= Black Widow (Marvel Comics) =

Name of some fictional characters in Marvel Comics

Black Widow is the name of several fictional characters appearing in American comic books published by Marvel Comics. Most of these versions exist in Marvel's main shared universe, known as the Marvel Universe.

==Claire Voyant==

Claire Voyant is the first costumed, superpowered female protagonist in comic books. Created by writer George Kapitan and artist Harry Sahle, she first appeared in Mystic Comics #4 (Aug. 1940). She kills evildoers to deliver their souls to Satan, her master. The character is unrelated to the later Marvel Comics superheroines who took on the codename.

==Natasha Romanoff==

Natasha Romanoff is the first character to take on the Black Widow codename in the modern mainstream Marvel Comics. She was created by editor and plotter Stan Lee, scripter Don Rico and artist Don Heck, and first appeared in Tales of Suspense #52 (April 1964). The character has been associated with several superhero teams in the Marvel Universe, including the Avengers, the Defenders, the Champions, S.H.I.E.L.D., and the Thunderbolts.

==Yelena Belova==

Yelena Belova is the second character to take on the Black Widow codename in the modern mainstream comics who debuted briefly in Inhumans #5 (March 1999) and was fully introduced in the 1999 Marvel Knights mini-series Black Widow. A second miniseries, also titled Black Widow and featuring Natasha Romanoff and Daredevil, followed in 2001. The next year, Belova appeared in a three-issue miniseries titled Black Widow: Pale Little Spider under the mature-audience Marvel MAX imprint. This June to August 2002 story arc, by writer Greg Rucka and artist Igor Kordey, was a flashback to Belova's time as the second modern Black Widow.

==Alternative versions==
===Ultimate Marvel===
The Ultimate Marvel universe features several characters who went by the Black Widow codename, including the Ultimate version of Natasha Romanoff.

====Monica Chang====

Monica Chang-Fury is the second character to use the Black Widow codename, debuting in Ultimate Comics: Avengers #3.

====Jessica Drew====

The Ultimate version of Jessica Drew is a female Spider-Clone who uses the Black Widow alias.

===Marvel 2099===
Several versions of Black Widow are seen in the different Marvel 2099 realities, with one being the 2099 version of Yelena Belova:

====Tania====
During the "Secret Wars" storyline, a futuristic 2099 version of Black Widow is an African-American woman named Tania. She operates as part of the Avengers 2099 at the Alchemax corporation's behest in the Battleworld domain of 2099. Like black widow spiders, she literally eats her mates after having sex with them.

====Black Widow 2098====
On the unified Marvel 2099 reality of Earth-2099, a Black Widow known as Black Widow 2098 was a member of the 2099 version of the Avengers. She was among those who were killed by the 2099 version of the Masters of Evil. Moon Knight 2099 later respawned in her crypt and formed the 2099 version of the New Avengers who defeated the Masters of Evil and remanded them to a prison on the planet Wakanda.

==In other media==
=== Television ===
A character loosely inspired by Black Widow 2099 named Layla appears in the Avengers Assemble episode "Into the Future", voiced by Jennifer Hale. This version is a guerrilla warfare-styled resistance fighter from a future ruled by Kang the Conqueror.
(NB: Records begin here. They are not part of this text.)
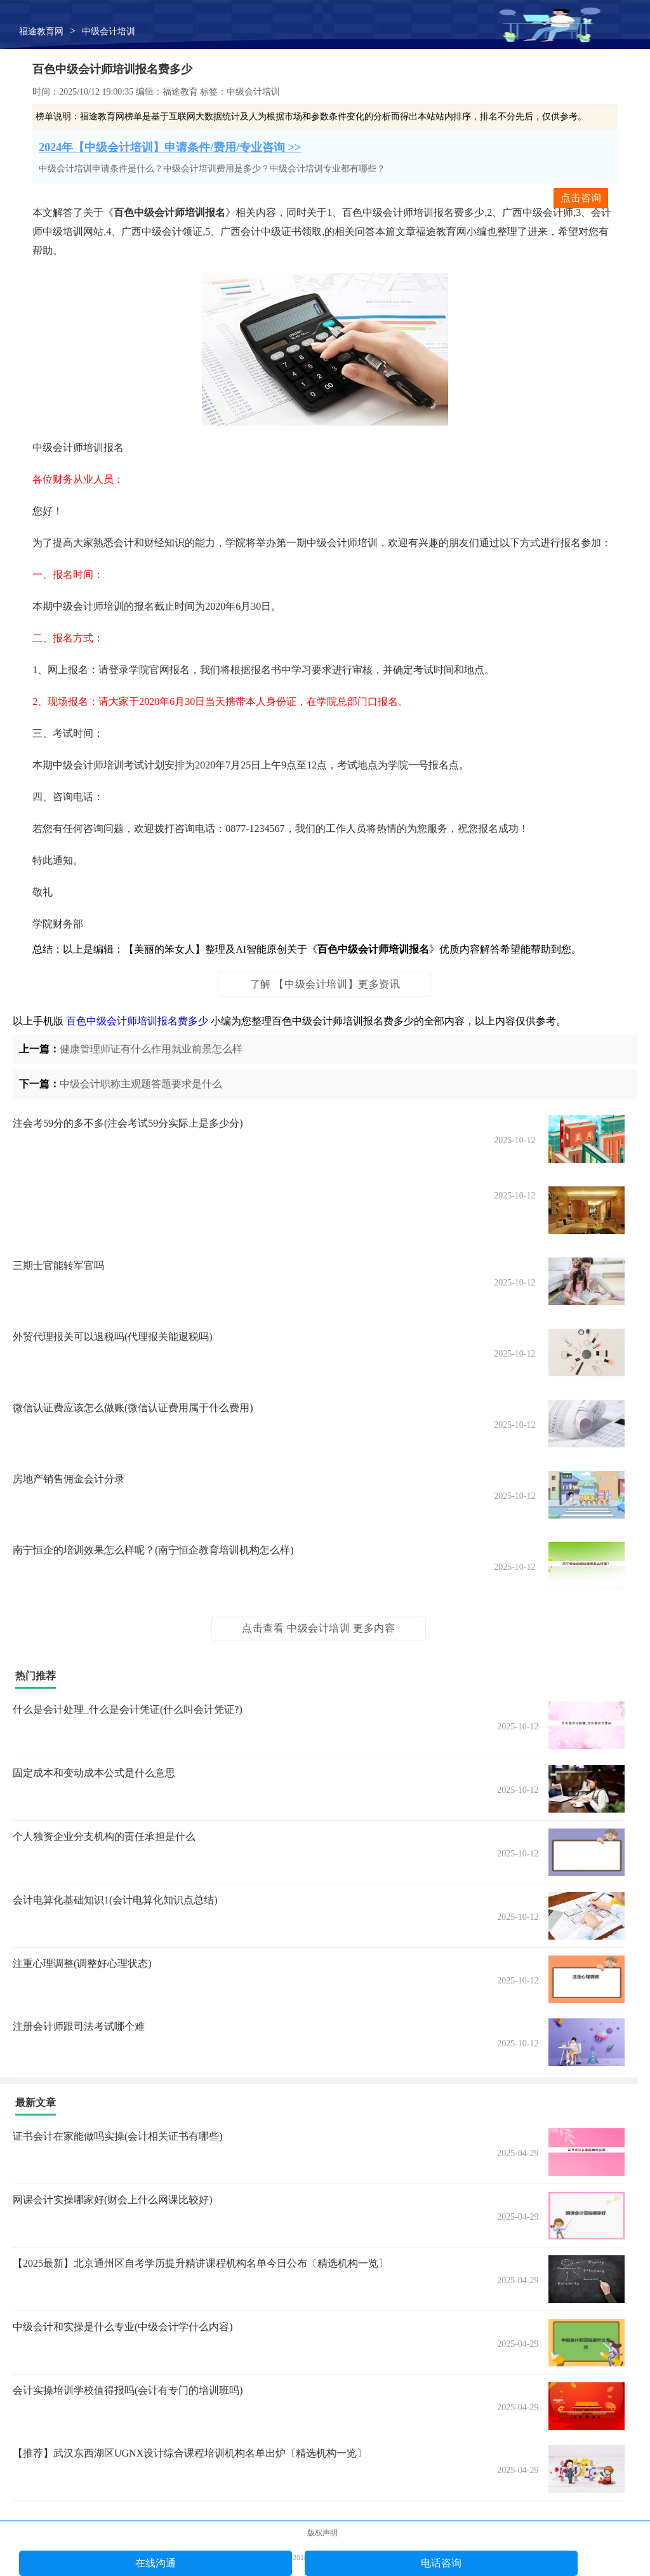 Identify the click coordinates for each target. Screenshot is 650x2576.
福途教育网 (41, 31)
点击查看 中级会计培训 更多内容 (318, 1628)
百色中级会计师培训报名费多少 (137, 1021)
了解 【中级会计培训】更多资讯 (325, 984)
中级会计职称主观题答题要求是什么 (141, 1083)
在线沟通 (155, 2563)
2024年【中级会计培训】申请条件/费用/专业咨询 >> (170, 147)
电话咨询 (441, 2563)
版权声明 (322, 2532)
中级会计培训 (108, 31)
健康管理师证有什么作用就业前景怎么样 (151, 1048) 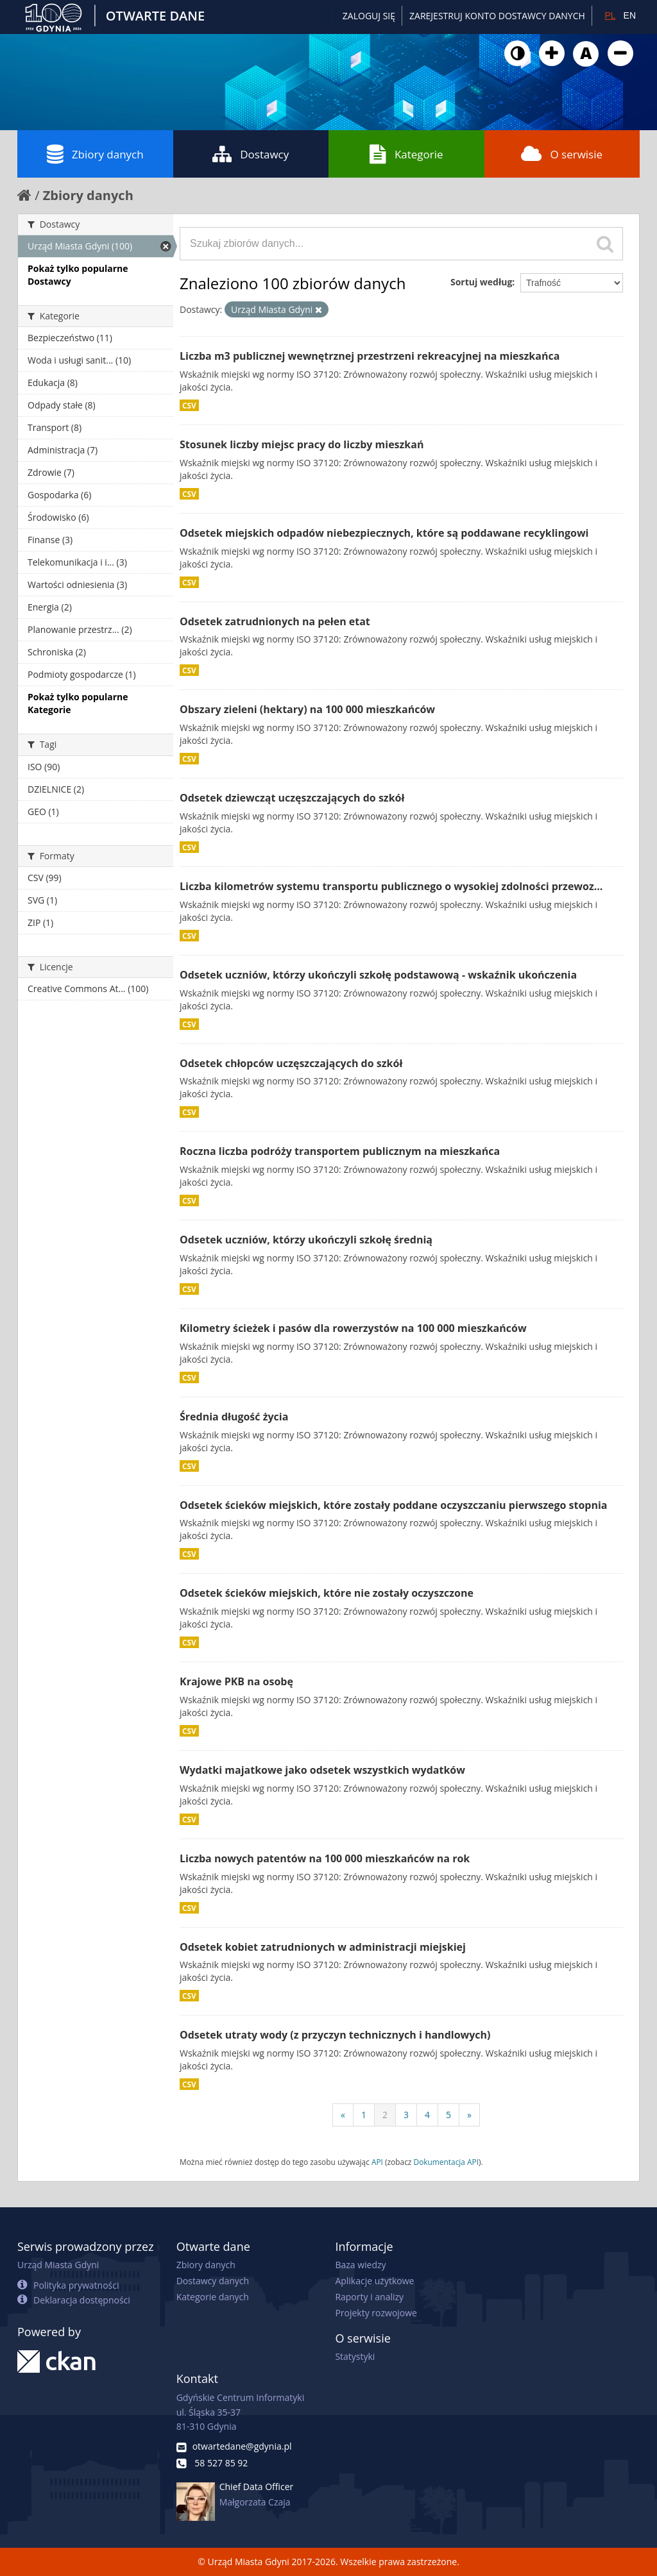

=== Marvel Cinematic Universe ===

The Marvel Cinematic Universe (MCU) depicts Black Widows as a group of assassins who are graduates of the Red Room, a program led by Dreykov. Notable members are listed below.
- Natasha Romanoff (portrayed by Scarlett Johansson) is a former graduate of the Red Room who defected to the American intelligence agency S.H.I.E.L.D. and became a spy. Johansson first appeared as the character in Iron Man 2 (2010) and went on to star in other MCU media, including the stand-alone film Black Widow (2021).
- Yelena Belova (portrayed by Florence Pugh) is a graduate of the Red Room and Romanoff's adoptive sister. She later helps Romanoff take down Dreykov and the Red Room and goes on to be a member of the Thunderbolts. Pugh has portrayed the character in Black Widow (2021), Hawkeye (2021), Thunderbolts* (2025), and Spider-Man: Brand New Day (2026).
- Dottie Underwood (portrayed by Bridget Regan) was trained as an assassin prior to World War II as part of a precursor to the Black Widow program. She becomes an operative of Leviathan and a foe of Peggy Carter. She has appeared in the ABC television series Agent Carter (2015–2016).
- Ruth Bat-Seraph (portrayed by Shira Haas) is a former Black Widow assassin who was born in Israel and later trained in the Red Room. She becomes the security advisor to President Thaddeus Ross. Haas portrayed the character in the film Captain America: Brave New World (2025).